19.2 CNN Architecture Overview#
A typical CNN consists of the following layers:
Convolutional layer(s): Extracts features from the input dataset using learnable filters known as kernels applied to input images.
Pooling layer(s): Reduces the spatial dimensions of the input volume, speeding up computation, reducing memory usage, and helping prevent overfitting.
Fully connected layer(s): Used for the final classification or regression task.


Figure: A simplified scheme of a simple CNN (with an example).
These layers are often supplemented with dropout and batch normalization for improved training stability.
19.2.1 Convolution Layer#
The convolutional layer is the core building block of a CNN. It applies a set of learnable filters (kernels) to the input, each detecting different features such as edges, textures, or patterns. A convolution operation refers to sliding a filter across the input image and computing the dot product between the filter weights and the corresponding input region.
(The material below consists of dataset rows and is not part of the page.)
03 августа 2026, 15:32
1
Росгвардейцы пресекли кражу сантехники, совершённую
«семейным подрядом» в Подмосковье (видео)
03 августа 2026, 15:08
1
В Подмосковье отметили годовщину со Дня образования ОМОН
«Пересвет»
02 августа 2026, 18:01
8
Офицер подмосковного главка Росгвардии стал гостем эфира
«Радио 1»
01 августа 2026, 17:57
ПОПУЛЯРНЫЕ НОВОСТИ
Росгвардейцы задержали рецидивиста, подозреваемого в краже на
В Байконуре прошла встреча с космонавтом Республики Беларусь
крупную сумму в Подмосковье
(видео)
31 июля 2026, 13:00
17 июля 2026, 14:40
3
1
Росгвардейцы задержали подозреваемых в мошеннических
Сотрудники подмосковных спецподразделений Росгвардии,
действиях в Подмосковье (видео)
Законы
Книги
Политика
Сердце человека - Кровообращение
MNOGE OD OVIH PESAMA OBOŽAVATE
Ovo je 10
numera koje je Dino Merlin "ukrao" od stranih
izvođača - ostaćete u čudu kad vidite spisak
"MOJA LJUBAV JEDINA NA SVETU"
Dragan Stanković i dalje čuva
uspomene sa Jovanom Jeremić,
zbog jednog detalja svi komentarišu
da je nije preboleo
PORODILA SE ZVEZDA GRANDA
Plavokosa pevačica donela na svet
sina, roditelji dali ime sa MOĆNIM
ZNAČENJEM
This operation produces a feature map (also known as activation map) that highlights where the detected feature appears in the input.
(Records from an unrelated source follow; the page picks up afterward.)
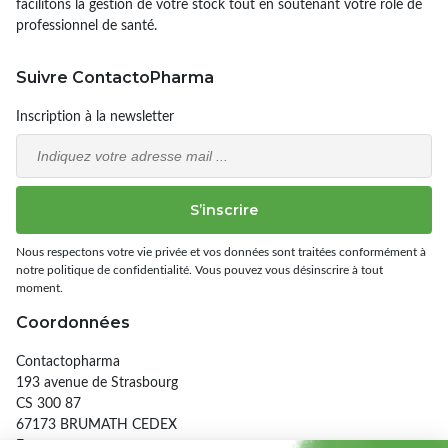
facilitons la gestion de votre stock tout en soutenant votre rôle de
professionnel de santé.
Suivre ContactoPharma
Inscription à la newsletter
Email
S’inscrire
Nous respectons votre vie privée et vos données sont traitées conformément à
notre politique de confidentialité. Vous pouvez vous désinscrire à tout
moment.
Coordonnées
Contactopharma
193 avenue de Strasbourg
CS 300 87
67173 BRUMATH CEDEX
France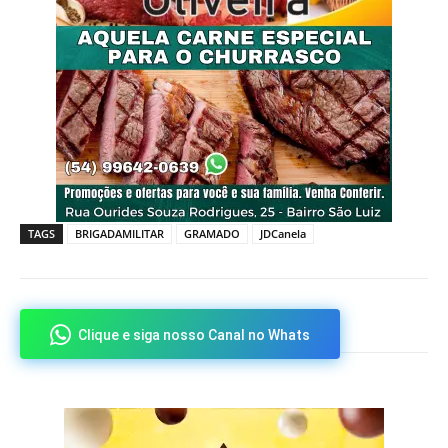
TAGS
BRIGADAMILITAR
GRAMADO
JDCanela
Clique e siga nosso Canal no Whats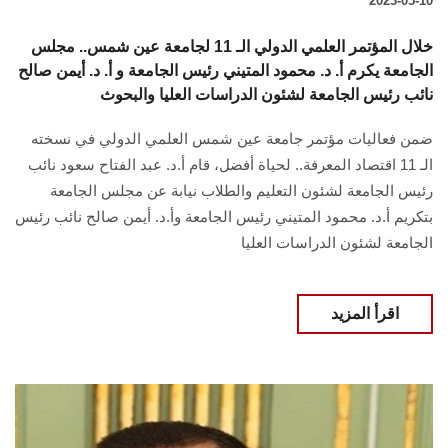
2023-05-10
خلال المؤتمر العلمي الدولي الـ 11 لجامعة عين شمس.. مجلس
الجامعة يكرم أ. د. محمود المتيني رئيس الجامعة و أ. د. أيمن صالح
نائب رئيس الجامعة لشئون الدراسات العليا والبحوث
ضمن فعاليات مؤتمر جامعة عين شمس العلمي الدولي في نسخته
الـ 11 اقتصاد المعرفة.. لحياة أفضل، قام أ.د. عبد الفتاح سعود نائب
رئيس الجامعة لشئون التعليم والطلاب نيابة عن مجلس الجامعة
بتكريم أ.د. محمود المتيني رئيس الجامعة وأ.د. أيمن صالح نائب رئيس
الجامعة لشئون الدراسات العليا
اقرأ المزيد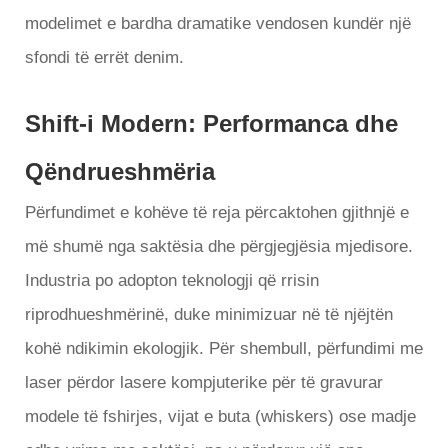
modelimet e bardha dramatike vendosen kundër një
sfondi të errët denim.
Shift-i Modern: Performanca dhe
Qëndrueshmëria
Përfundimet e kohëve të reja përcaktohen gjithnjë e
më shumë nga saktësia dhe përgjegjësia mjedisore.
Industria po adopton teknologji që rrisin
riprodhueshmërinë, duke minimizuar në të njëjtën
kohë ndikimin ekologjik. Për shembull, përfundimi me
laser përdor lasere kompjuterike për të gravurar
modele të fshirjes, vijat e buta (whiskers) ose madje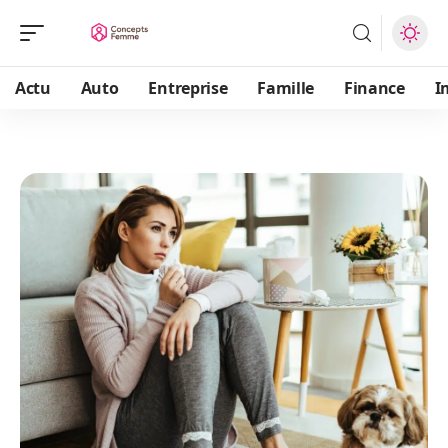
Actu
Auto
Entreprise
Famille
Finance
I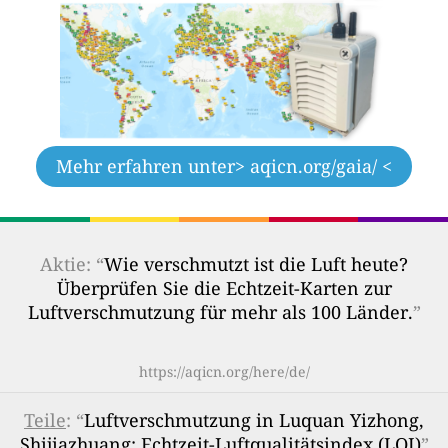
Mehr erfahren unter
> aqicn.org/gaia/ <
Aktie: “
Wie verschmutzt ist die Luft heute?
Überprüfen Sie die Echtzeit-Karten zur
Luftverschmutzung für mehr als 100 Länder.
”
https://aqicn.org/here/de/
Teile
: “
Luftverschmutzung in Luquan Yizhong,
Shijiazhuang: Echtzeit-Luftqualitätsindex (LQI)
”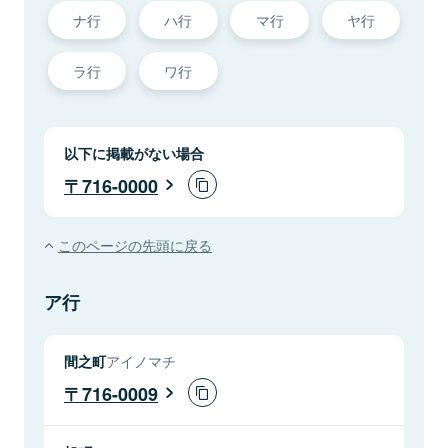
ナ行
ハ行
マ行
ヤ行
ラ行
ワ行
以下に掲載がない場合
716-0000
このページの先頭に戻る
ア行
間之町
アイノマチ
716-0009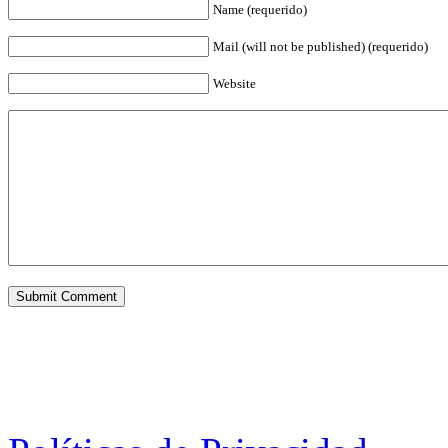
Name (requerido)
Mail (will not be published) (requerido)
Website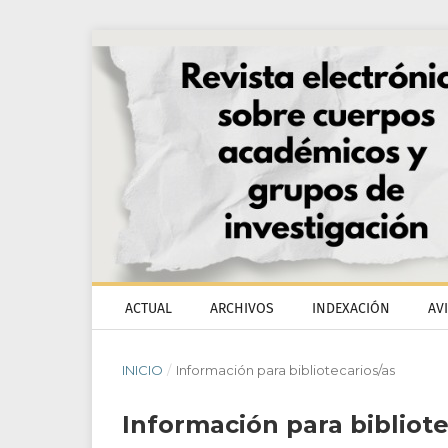
ACTUAL
ARCHIVOS
INDEXACIÓN
AV
INICIO
/
Información para bibliotecarios/as
Información para bibliote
Figure: An example of a convolution operation applied to a 5×5 pixel, single-channel image using a 3×3 filter.
A Filter, or Kernel: in a CNN, is a small matrix used in the convolution operation. It’s a set of learnable weights that are applied to the input data to produce the output feature map. These small matrix of weights slides over the input data (such as an image), performs element-wise multiplication with the part of the input it is currently on, and then sums up all the results into a single output pixel. This process is known as convolution. Kernels are the key elements that allow CNNs to automatically learn spatial hierarchies of features within the input data. In image processing, a kernel might be a small matrix like 3x3 or 5x5.
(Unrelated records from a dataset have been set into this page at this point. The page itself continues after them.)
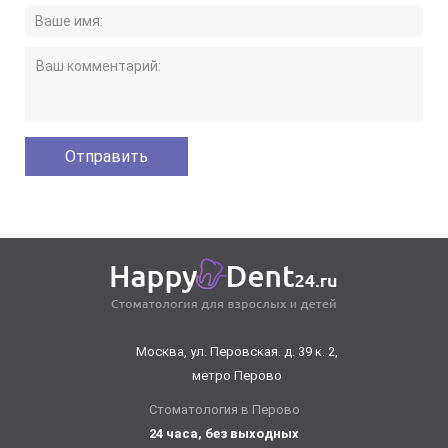
Москва, ул. Перовская. д. 39 к. 2,
метро Перово
Стоматология в Перово
24 часа, без выходных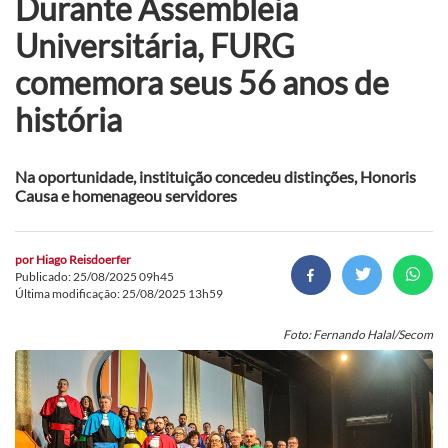
Durante Assembleia
Universitária, FURG
comemora seus 56 anos de
história
Na oportunidade, instituição concedeu distinções, Honoris
Causa e homenageou servidores
por
Hiago Reisdoerfer
Publicado: 25/08/2025 09h45
Última modificação: 25/08/2025 13h59
Foto: Fernando Halal/Secom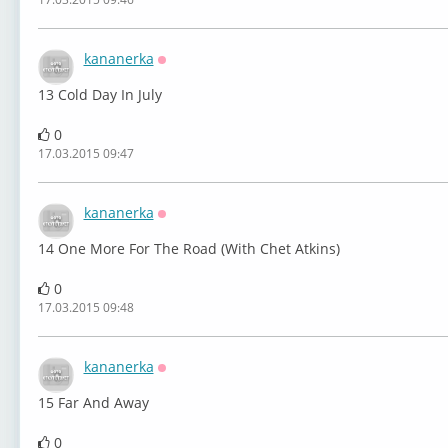
kananerka
Оффлайн
13 Cold Day In July
0
17.03.2015 09:47
kananerka
Оффлайн
14 One More For The Road (With Chet Atkins)
0
17.03.2015 09:48
kananerka
Оффлайн
15 Far And Away
0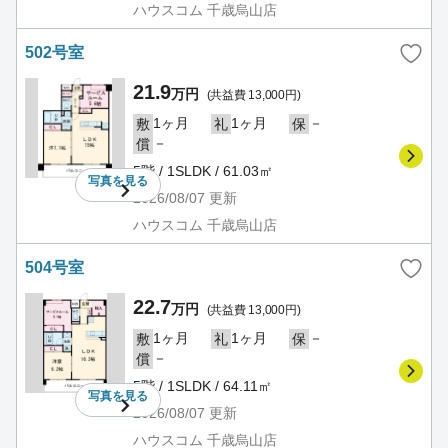
ハウスコム 千歳烏山店
502号室
21.9
万円
(共益費 13,000円)
1ヶ月
1ヶ月
－
敷
礼
保
－
償
5階 / 1SLDK / 61.03㎡
写真を
見る
2026/08/07
更新
ハウスコム 千歳烏山店
504号室
22.7
万円
(共益費 13,000円)
1ヶ月
1ヶ月
－
敷
礼
保
－
償
5階 / 1SLDK / 64.11㎡
写真を
見る
2026/08/07
更新
ハウスコム 千歳烏山店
Remember that, the filter values are trainable parameters, much like weights in a standard neural network. These values of the filters are learned during training through backpropagation, similar to weights in a traditional neural network. By sharing weights across the entire image, CNNs drastically reduce the number of parameters while retaining spatial information. The network learns multiple filters at each layer, each specialized to detect different features in the image, such as vertical edges, corners, or more complex textures.
There are some key parameters in a convolutional layer that include:
Kernel size (e.g., 3×3 or 5×5), which determines the receptive field.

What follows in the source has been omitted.